Problem to solve
Your answer should be every line from the records that contains "CEIP".

**** Data ****

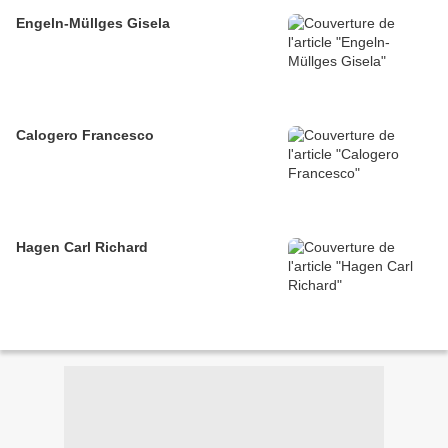
Engeln-Müllges Gisela
Calogero Francesco
Hagen Carl Richard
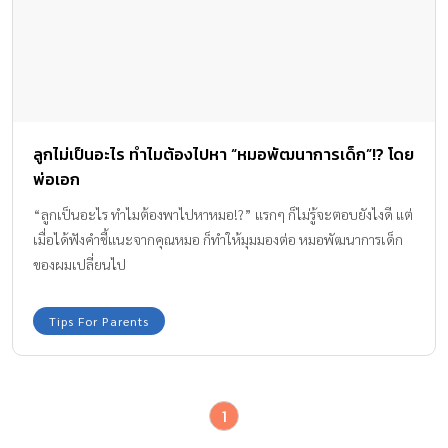
ลูกไม่เป็นอะไร ทำไมต้องไปหา “หมอพัฒนาการเด็ก”!? โดย
พ่อเอก
“ลูกเป็นอะไร ทำไมต้องพาไปหาหมอ!?” แรกๆ ก็ไม่รู้จะตอบยังไงดี แต่
เมื่อได้ฟังคำชี้แนะจากคุณหมอ ก็ทำให้มุมมองต่อ หมอพัฒนาการเด็ก
ของผมเปลี่ยนไป
Tips For Parents
1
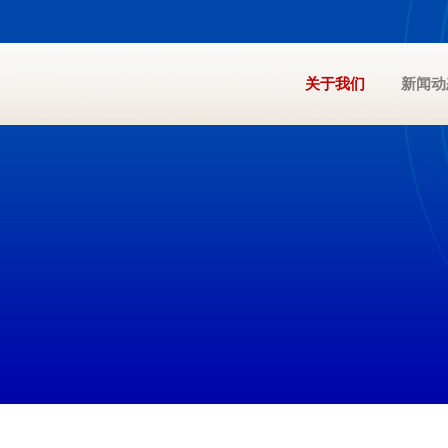
关于我们
新闻动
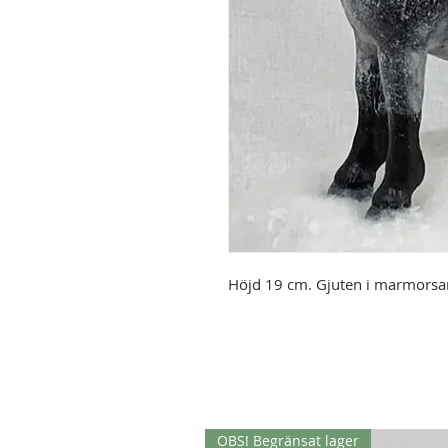
Höjd 19 cm. Gjuten i marmorsa
OBS! Begränsat lager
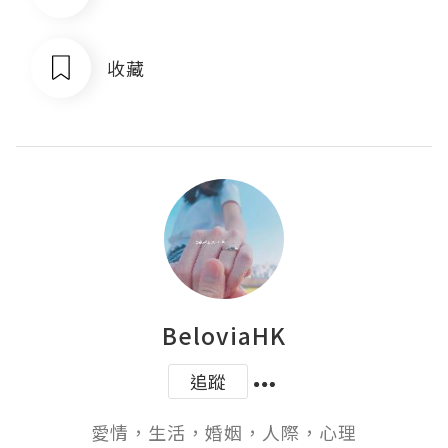
收藏
BeloviaHK
追蹤
愛情，生活，婚姻，人際，心理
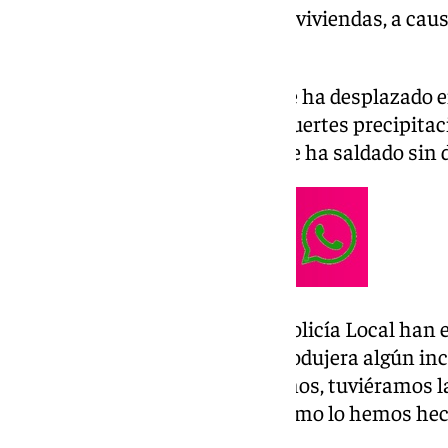
en la planta superior o en otras viviendas, a cau
bajos por la crecida del mismo.
La alcaldesa, Ángeles Muñoz, se ha desplazado 
hasta la zona afectada por las fuertes precipita
rápida intervención realizada se ha saldado sin
«Bomberos, Protección Civil y Policía Local han 
para que en el caso de que se produjera algún in
donde se han desalojado a vecinos, tuviéramos l
inmediata para poder actuar como lo hemos hec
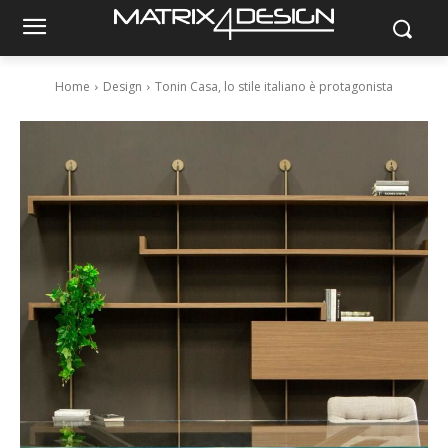
Home
Design
Tonin Casa, lo stile italiano è protagonista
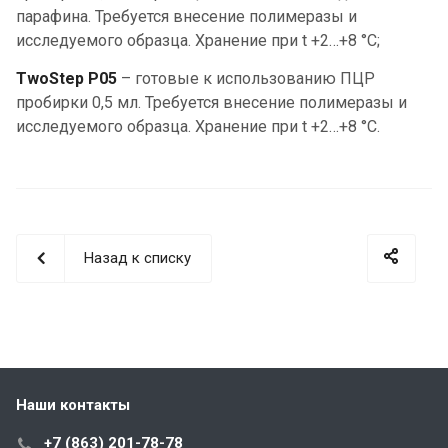
парафина. Требуется внесение полимеразы и
исследуемого образца. Хранение при t +2…+8 °С;
TwoStep P05
– готовые к использованию ПЦР
пробирки 0,5 мл. Требуется внесение полимеразы и
исследуемого образца. Хранение при t +2…+8 °С.
Назад к списку
Наши контакты
+7 (863) 201-78-78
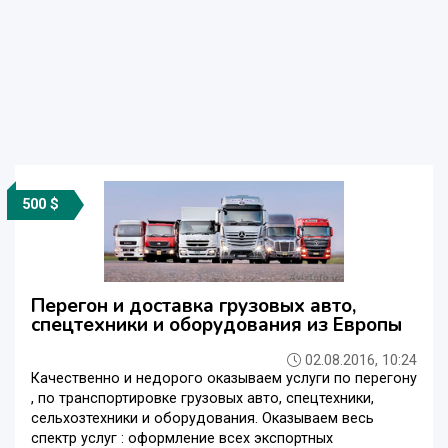
500 $
Перегон и доставка грузовых авто,
спецтехники и оборудования из Европы
02.08.2016, 10:24
Качественно и недорого оказываем услуги по перегону
, по транспортировке грузовых авто, спецтехники,
сельхозтехники и оборудования. Оказываем весь
спектр услуг : оформление всех экспортных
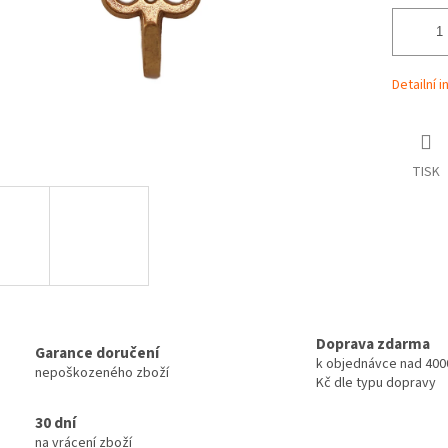
Detailní 
TISK
Doprava zdarma
Garance doručení
k objednávce nad 4000
nepoškozeného zboží
Kč dle typu dopravy
30 dní
na vrácení zboží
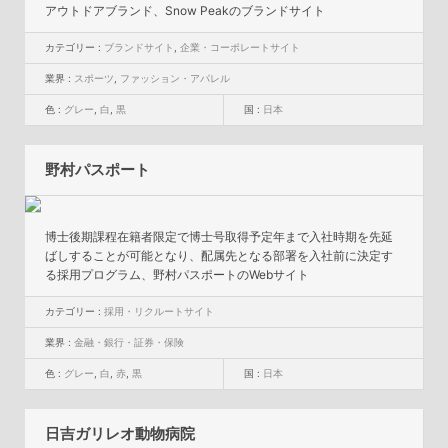
アウトドアブランド、Snow Peakのブランドサイト
カテゴリー :
ブランドサイト
,
企業・コーポレートサイト
業界 :
スポーツ
,
ファッション・アパレル
色 :
グレー
,
白
,
黒
国 :
日本
野村パスポート
博士後期課程在籍者限定で博士号取得予定年まで入社時期を先延
ばしすることが可能となり、配属先となる部署を入社前に決定す
る採用プログラム、野村パスポートのWebサイト
カテゴリー :
採用・リクルートサイト
業界 :
金融・銀行・証券・保険
色 :
グレー
,
白
,
赤
,
黒
国 :
日本
日吉ガリレオ動物病院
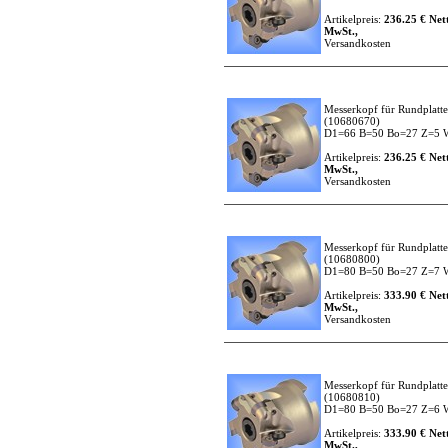
Artikelpreis:
236.25 € Nett
MwSt.,
Versandkosten
Messerkopf für Rundplatt
(10680670)
D1=66 B=50 Bo=27 Z=5
Artikelpreis:
236.25 € Nett
MwSt.,
Versandkosten
Messerkopf für Rundplatt
(10680800)
D1=80 B=50 Bo=27 Z=7
Artikelpreis:
333.90 € Nett
MwSt.,
Versandkosten
Messerkopf für Rundplatt
(10680810)
D1=80 B=50 Bo=27 Z=6
Artikelpreis:
333.90 € Nett
MwSt.,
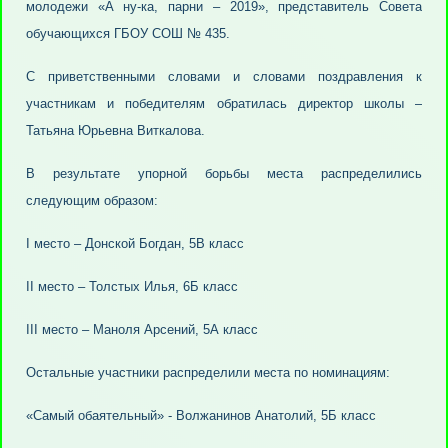
молодежи «А ну-ка, парни – 2019», представитель Совета
обучающихся ГБОУ СОШ № 435.
С приветственными словами и словами поздравления к
участникам и победителям обратилась директор школы –
Татьяна Юрьевна Виткалова.
В результате упорной борьбы места распределились
следующим образом:
I место – Донской Богдан, 5В класс
II место – Толстых Илья, 6Б класс
III место – Маноля Арсений, 5А класс
Остальные участники распределили места по номинациям:
«Самый обаятельный» - Волжанинов Анатолий, 5Б класс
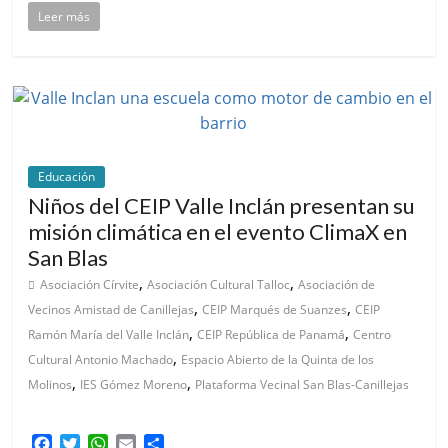
Leer más
Educación
Niños del CEIP Valle Inclán presentan su
misión climática en el evento ClimaX en
San Blas
,
,
Asociación Círvite
Asociación Cultural Talloc
Asociación de
,
,
Vecinos Amistad de Canillejas
CEIP Marqués de Suanzes
CEIP
,
,
Ramón María del Valle Inclán
CEIP República de Panamá
Centro
,
Cultural Antonio Machado
Espacio Abierto de la Quinta de los
,
,
Molinos
IES Gómez Moreno
Plataforma Vecinal San Blas-Canillejas
F
T
W
E
C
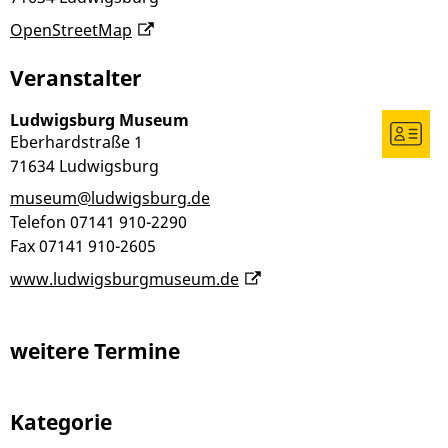
OpenStreetMap
Veranstalter
Ludwigsburg Museum
Eberhardstraße 1
71634
Ludwigsburg
museum@ludwigsburg.de
Telefon
07141 910-2290
Fax
07141 910-2605
www.ludwigsburgmuseum.de
weitere Termine
Kategorie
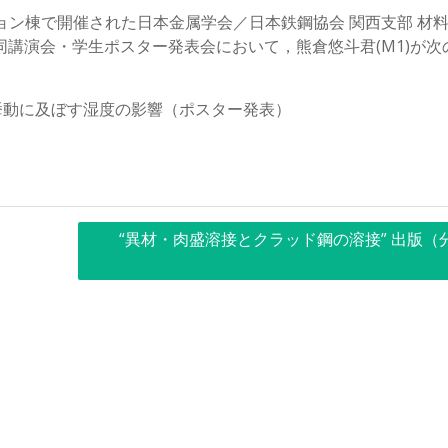
ーション棟で開催された日本金属学会／日本鉄鋼協会 関西支部 材
同講演会・学生ポスター発表会において，熊倉悠斗君(M1)が次
入挙動に及ぼす湿度の影響（ポスター発表）
“異材・肉盛溶接とクラッド鋼の溶接” 出版（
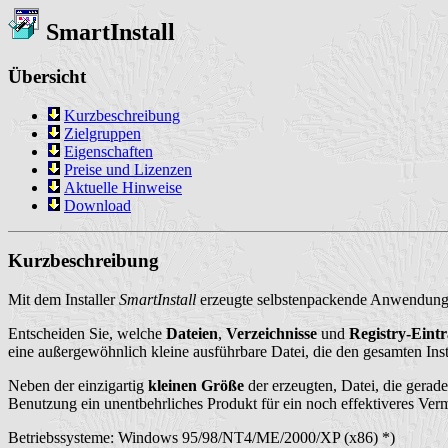
SmartInstall
Übersicht
Kurzbeschreibung
Zielgruppen
Eigenschaften
Preise und Lizenzen
Aktuelle Hinweise
Download
Kurzbeschreibung
Mit dem Installer
SmartInstall
erzeugte selbstenpackende Anwendungen 
Entscheiden Sie, welche
Dateien
,
Verzeichnisse
und
Registry-Eint
eine außergewöhnlich kleine ausführbare Datei, die den gesamten Ins
Neben der einzigartig
kleinen Größe
der erzeugten, Datei, die gerad
Benutzung ein unentbehrliches Produkt für ein noch effektiveres Verm
Betriebssysteme: Windows 95/98/NT4/ME/2000/XP (x86) *)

****

Solution to the problem
Niños del CEIP Valle Inclán presentan su
CEIP Marqués de Suanzes
CEIP
CEIP República de Panamá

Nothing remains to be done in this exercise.